Appropriators aim to get started on year-end funding push

By George Cahlink | 11/01/2021 06:27 AM EDT

Top congressional appropriators will huddle this week to kick-start work on fiscal 2022 spending bills with only about a month to go before agencies could face a shutdown threat.

House Appropriations Chair Rosa DeLauro (D-Conn.) at the Capitol.

House Appropriations Chair Rosa DeLauro (D-Conn.) at the Capitol. Francis Chung/E&E News

Top congressional appropriators will huddle this week to kick-start work on fiscal 2022 spending bills with only about a month to go before agencies could face a shutdown threat.

House Appropriations Chair Rosa DeLauro (D-Conn.) called for the meeting that’s set for tomorrow behind closed doors. It will also include Senate Appropriations Chair Patrick Leahy (D-Vt.) and the top GOP appropriator from each chamber, Sen. Richard Shelby (R-Ala.) and Rep. Kay Granger (R-Texas).

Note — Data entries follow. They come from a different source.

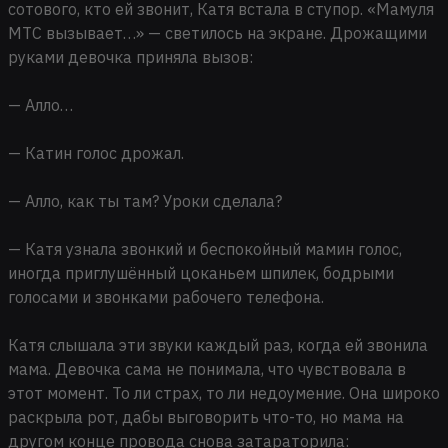
сотового, кто ей звонит, Катя встала в ступор. «Мамуля
МТС вызывает…» — светилось на экране. Дрожащими
руками девочка приняла вызов:
— Алло…
— Катин голос дрожал.
— Алло, как ты там? Уроки сделала?
— Катя узнала звонкий и беспокойный мамин голос,
иногда приглушённый цоканьем шпилек, бодрыми
голосами и звонками рабочего телефона.
Катя слышала эти звуки каждый раз, когда ей звонила
мама. Девочка сама не понимала, что чувствовала в
этот момент. То ли страх, то ли недоумение. Она широко
раскрыла рот, дабы выговорить что-то, но мама на
другом конце провода снова затараторила:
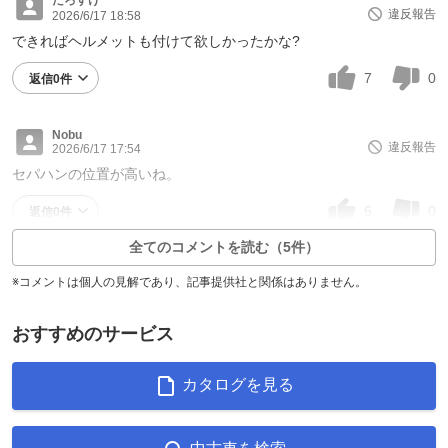
違反報告
2026/6/17 18:58
できればヘルメットも付けて欲しかったかな?
7
0
返信0件
Nobu
違反報告
2026/6/17 17:54
セパハンの位置が高いね。
6
0
返信0件
全てのコメントを読む（5件）
※コメントは個人の見解であり、記事提供社と関係はありません。
おすすめのサービス
カタログを見る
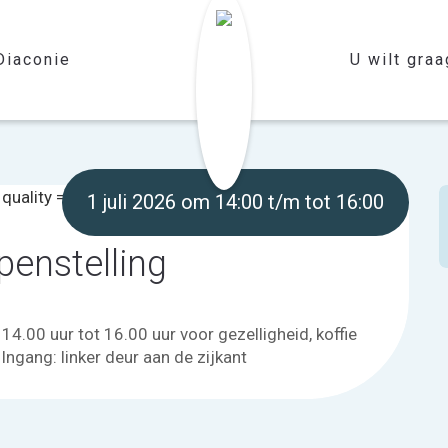
Diaconie
U wilt graag
1 juli 2026 om 14:00 t/m tot 16:00
penstelling
4.00 uur tot 16.00 uur voor gezelligheid, koffie
Ingang: linker deur aan de zijkant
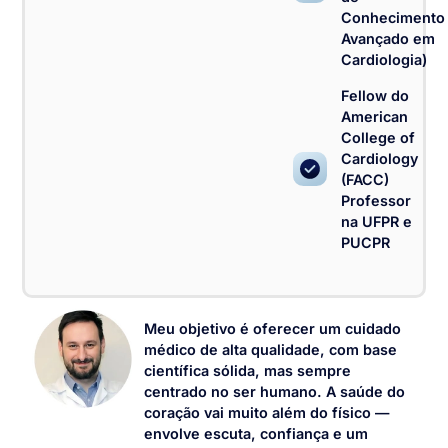
Conhecimento
Avançado em
Cardiologia)
Fellow do
American
College of
Cardiology
(FACC)
Professor
na UFPR e
PUCPR
Meu objetivo é oferecer um cuidado
médico de alta qualidade, com base
científica sólida, mas sempre
centrado no ser humano. A saúde do
coração vai muito além do físico —
envolve escuta, confiança e um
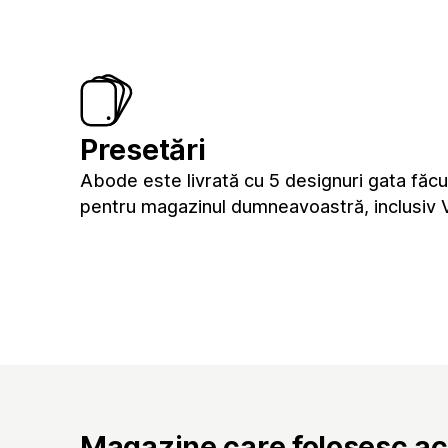
Presetări
Abode este livrată cu 5 designuri gata făc
pentru magazinul dumneavoastră, inclusiv 
Magazine care folosesc a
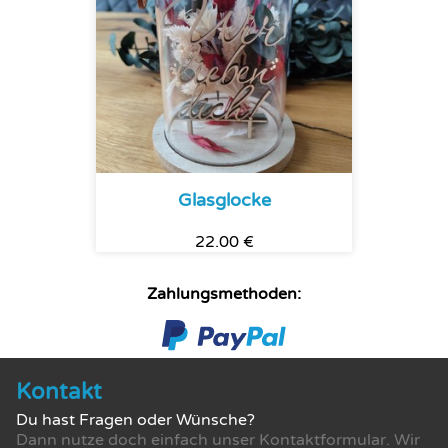
Glasglocke
22.00 €
Zahlungsmethoden:
Kontakt
Du hast Fragen oder Wünsche?
Dann nutze doch einfach unser Kontaktformular. Wir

“I’m trying to get us started,” said DeLauro, noting she’s still aiming to pass all 12 spending bills by Dec. 3, when current stopgap legislation expires. It’s also the deadline for raising the nation’s debt ceiling and extending current surface transportation programs, leading some to dub it a "fiscal cliff."

Advertisement

Appropriations staff are currently working toward a goal of having all 12 bills written by Nov. 20, which would allow lawmakers to then merge them into a single omnibus spending package and vote on the bundle when they return from Thanksgiving break the week of Nov. 29.

DeLauro’s invitation last week came on the same day the acting director of the Office of Management and Budget, Shalanda Young, wrote top appropriators saying it’s “time to come together to fund government.”

She noted the Biden administration wants funding in place for “important new efforts to combat serious challenges,” including climate change.

“Disagreement and differences of opinion have not, in the recent past, prevented the Appropriations committees from reaching agreements that benefit the American people. This is a crucial opportunity to do the same this year,” Young wrote.

But Shelby said it would “take a miracle” to have all 12 spending bills finalized and in place by Dec. 3. While Shelby said the meeting is a sign of “progress,” he said the parties still lack a bicameral agreement for dividing up $1.5 trillion in discretionary spending among the bills.

Democrats have proposed double-digit increases for domestic accounts — including EPA and the Interior and Energy departments — after years of cuts or flat growth under Trump and want to limit national security spending.

Republicans say there should be “parity” between defense and nondefense accounts.

The starting point for those negotiations will be nine partisan bills the House passed this summer, three bills approved by the Senate Appropriations Committee and nine others introduced by Senate Democrats this fall (E&E Daily. Oct. 19).

Multiple appropriators acknowledged the main problem in moving the bills has been that lawmakers are intently focused on moving President’s Biden domestic agenda via budget reconciliation and a bipartisan infrastructure plan. Both plans remain stalled, after a failed push by Democrats last week.

“We are waiting in the dance line and are next once we get through” reconciliation and infrastructure, said Rep. Marcy Kaptur (D-Ohio), the chair of the Energy-Water Appropriations Subcommittee. “There’s a lot on the table, but I hope we can meet our deadlines.”

Kaptur said she anticipates no major issues popping up on the Energy-Water bill as it is being drafted.

Appropriators privately believe the real deadline for spending bills might be the end of the calendar year and acknowledge another, short-term spending bill will be needed in early December to avert a shutdown.

Sen. Roy Blunt (R-Mo.), a senior appropriator, said he expects fiscal 2022 spending won’t be finalized until next year.

“We’re still likely to get it done,” Blunt said. “But often in the first year of a new presidential term it takes until the next year to get [spending bills] done.”